The economies covered by RCEP account for 30% of the world's population and 29% of its world's GDP (including all of ASEAN states) – so RCEP has the potential to be one of the most powerful free trade agreements, and will be a considerable counterbalance to  the tide of protectionism that is sweeping the world.

Building stronger digital connectivity

Like so many things, COVID has accelerated online commerce from 'nice to have' to business critical, with many sectors likely to shift permanently.

This presents its own set of opportunities and challenges.

The headroom for growth is enormous. A recent report by Bain & Company[5] concluded that the ASEAN digital economy accounts for 7% of its total GDP. In China it's 16%. In the United States, 35%. Harnessing the digital economy to power and accelerate intra-regional trade and growth could, the report concluded, lead to an uplift in GDP of US$1 trillion by 2025, with particular benefits for SMEs.

But unless the region can agree a common set of standards for cross-border data management and digital commerce, that potential is likely to remain unrealized, and threats to go unchecked.

For growth to happen, already-agreed frameworks like the 'ASEAN Digital Integration Framework Action Plan' and the 'ASEAN Framework on Digital Data Governance' need to be fully implemented in order to integrate the currently disconnected rules and regulations of nations.

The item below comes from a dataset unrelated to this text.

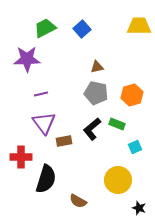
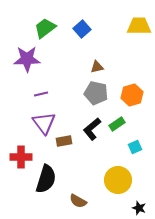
green trapezoid: rotated 10 degrees counterclockwise
green rectangle: rotated 56 degrees counterclockwise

These are, of course, knotty, politically-sensitive issues for member countries, but with the right blend of political leadership and a renewed spirt of public-private partnership, the digital future for the region is bright.

Building better for longer

As the governments work through the ASEAN Pandemic Recovery fund's design, it seems a perfect opportunity to ensure it is consistent with globally agreed climate and sustainable goals and commitments.

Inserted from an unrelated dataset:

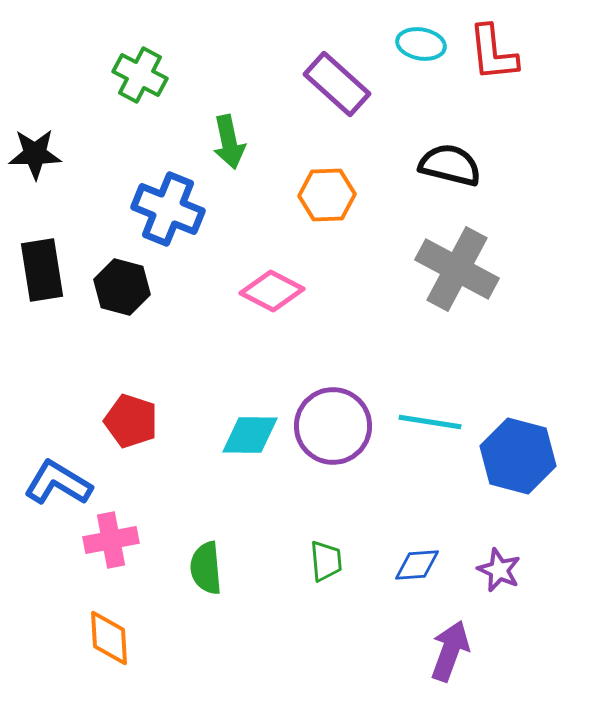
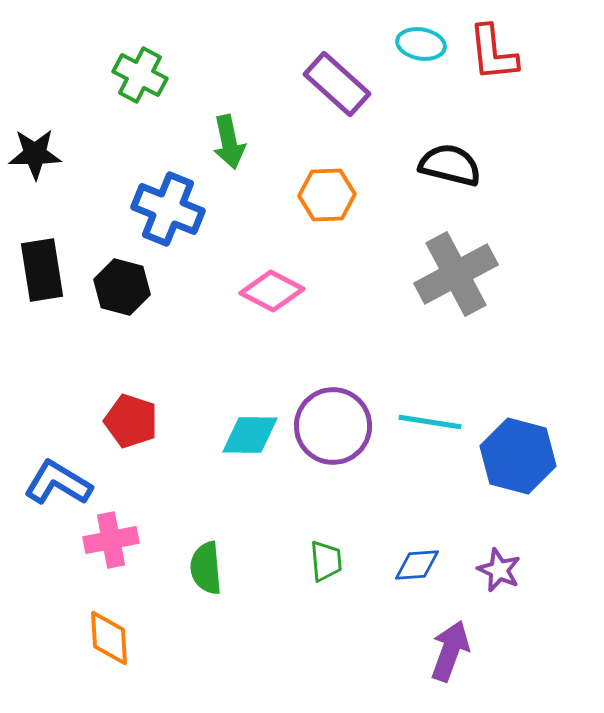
gray cross: moved 1 px left, 5 px down; rotated 34 degrees clockwise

There are many worthy investment avenues including programmes to support the future skills development of its workers, embedding sustainable practices into supply chains, helping the construction sector move towards building green buildings and infrastructure; and accelerating the transition of the fossil fuel industry.

To do this ASEAN member countries should seek to focus on closing the gaps that are likely to hold back long-term growth, for instance looking instead at boosting the construction sector via incentives for green buildings and green infrastructure; and accelerating the transition of the fossil fuel industry.

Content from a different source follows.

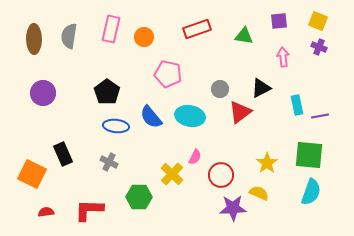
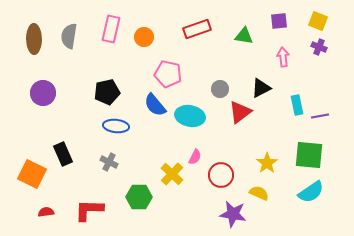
black pentagon: rotated 25 degrees clockwise
blue semicircle: moved 4 px right, 12 px up
cyan semicircle: rotated 36 degrees clockwise
purple star: moved 6 px down; rotated 12 degrees clockwise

But for this to actually happen across Southeast Asia, there are a few practicalities that need to be addressed in tandem.

For example, member states need to agree on common definitions for what are considered green or sustainable activities and investment practices.

Having consistent standards on what is considered 'green' would help direct private capital towards long-term, environmentally sustainable activities. ASEAN should forgo the desire for perfection in place of pragmatism. A way this can be more readily achieved is to try to localise green standards that have already been implemented in other jurisdictions, like Europe, rather than build its own[6].

In fact, the EU - in its recovery budget plan announced at the end of May – said that 'green' will be a guiding focus and that its EU taxonomy will play a role.[7]

Southeast Asia's past economic success story rests in no small part on its member states' willingness to embrace multilateralism, rules-based systems and open and connected economies – as a way of growing the economic pie for all concerned.

As we come out of the immediate COVID crisis, the region – like the rest of world – is potentially facing its biggest challenge in a generation, probably longer. Now more than ever, its policy makers need to re-capture the reform spirit that initially sparked its growth spurt. And it needs to do it with speed, pragmatism and a shared vision. Its people are counting on them.